* **Dataset records**
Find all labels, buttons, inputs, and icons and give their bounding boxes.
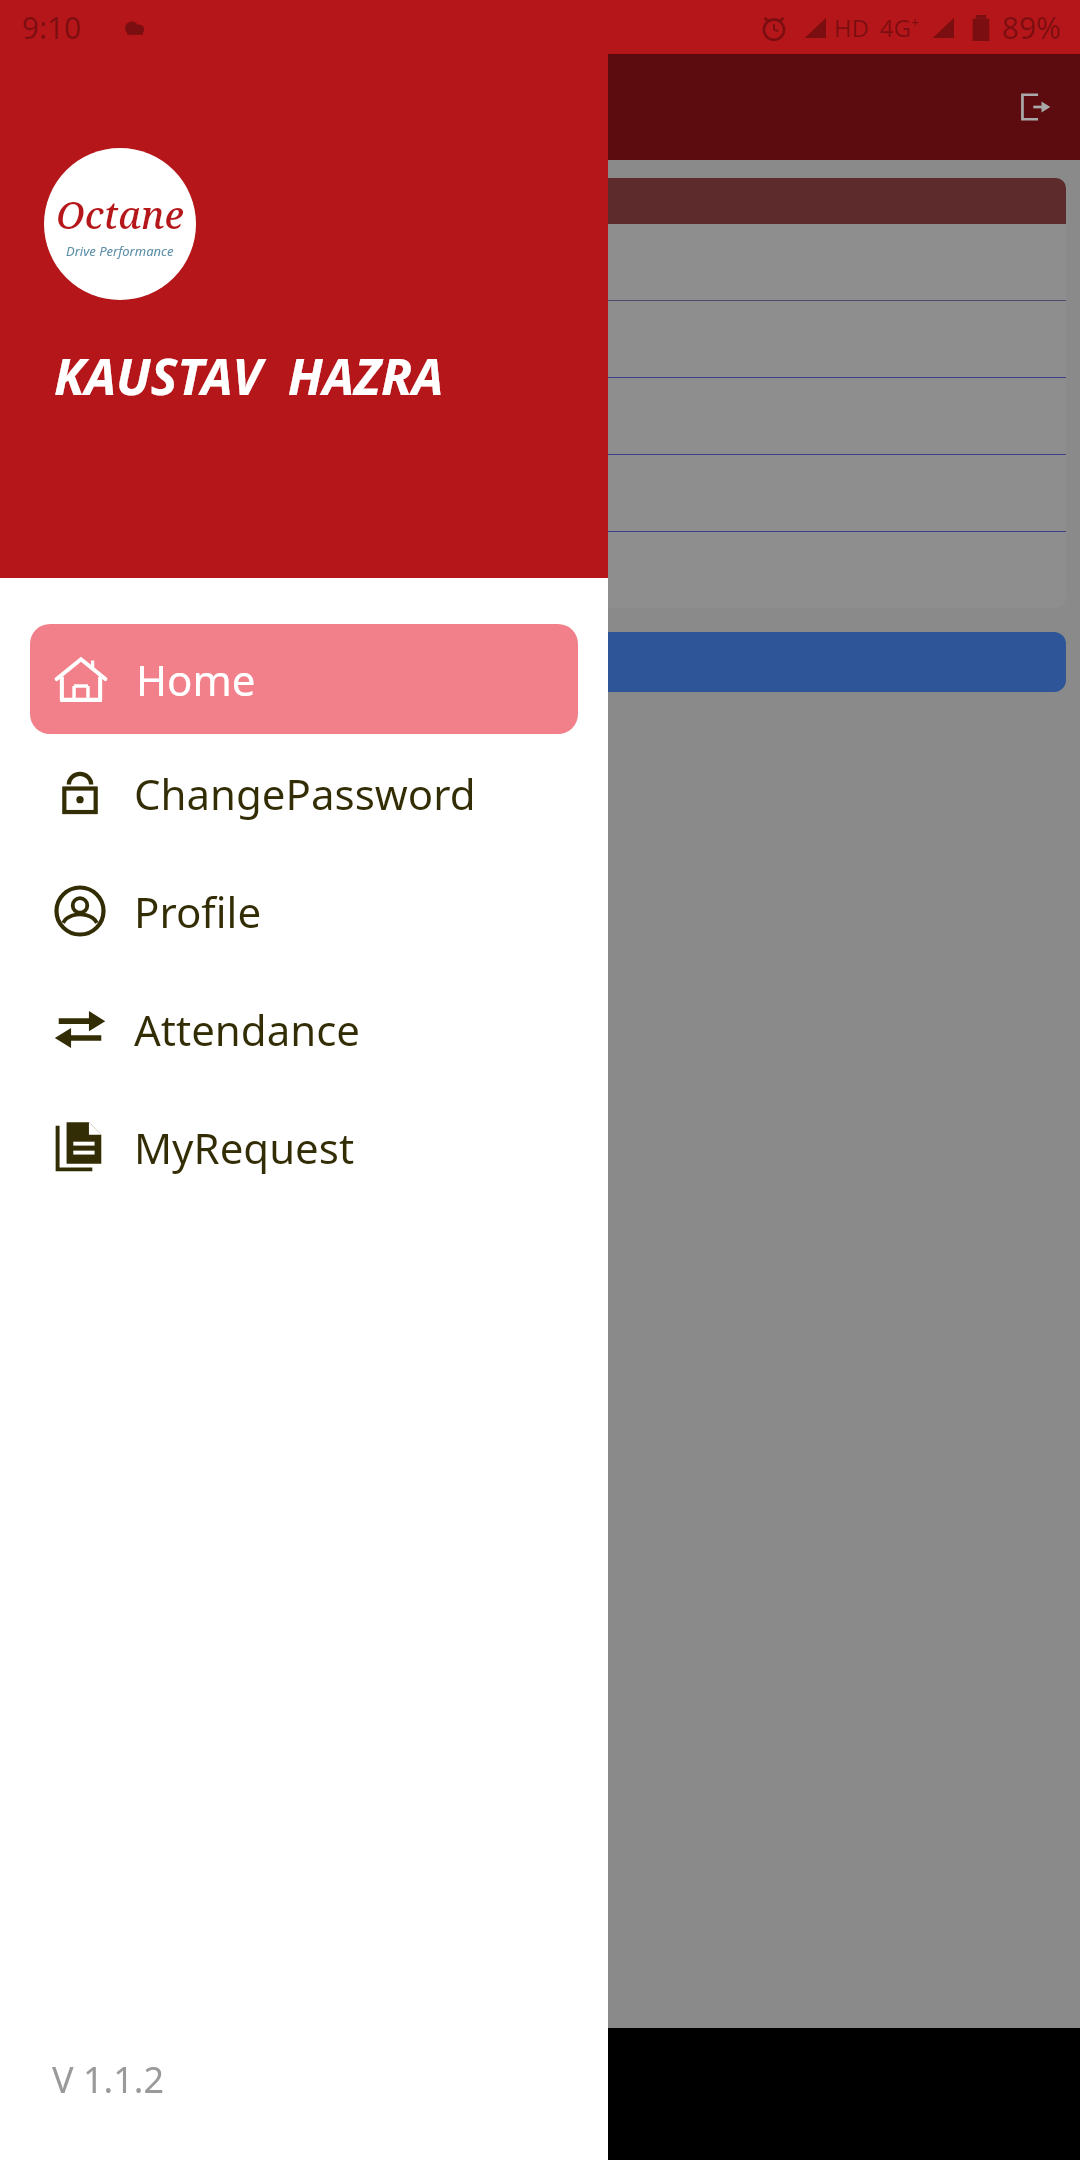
staticText: This Month LOP	[34, 642, 228, 677]
button[interactable]: Logout	[1012, 85, 1056, 129]
button[interactable]: Attendance	[30, 970, 578, 1088]
staticText: 89%	[1002, 7, 1062, 48]
staticText: Drive Performance	[66, 242, 174, 260]
staticText: KAUSTAV HAZRA	[54, 342, 444, 410]
button[interactable]: ChangePassword	[30, 734, 578, 852]
staticText: Requisition	[14, 782, 162, 820]
staticText: V 1.1.2	[52, 2055, 165, 2104]
staticText: Active	[32, 553, 106, 588]
staticText: MyRequest	[134, 1119, 355, 1176]
staticText: Home	[136, 651, 256, 708]
staticText: Octane	[56, 188, 184, 240]
button[interactable]: Profile	[30, 852, 578, 970]
staticText: KAUSTAV HAZRA	[32, 245, 233, 280]
staticText: ChangePassword	[134, 765, 476, 822]
button[interactable]: Home	[30, 624, 578, 734]
staticText: Profile	[134, 883, 262, 940]
button[interactable]: MyRequest	[30, 1088, 578, 1206]
staticText: Attendance	[134, 1001, 361, 1058]
staticText: 9:10	[22, 7, 82, 48]
staticText: HD	[834, 11, 870, 44]
staticText: 4G⁺	[880, 11, 920, 44]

* **Exercise prompt**
Among the lines above, find those holding "Attendance" and copy each one.

* **Reply**
button[interactable]: Attendance	[30, 970, 578, 1088]
staticText: Attendance	[134, 1001, 361, 1058]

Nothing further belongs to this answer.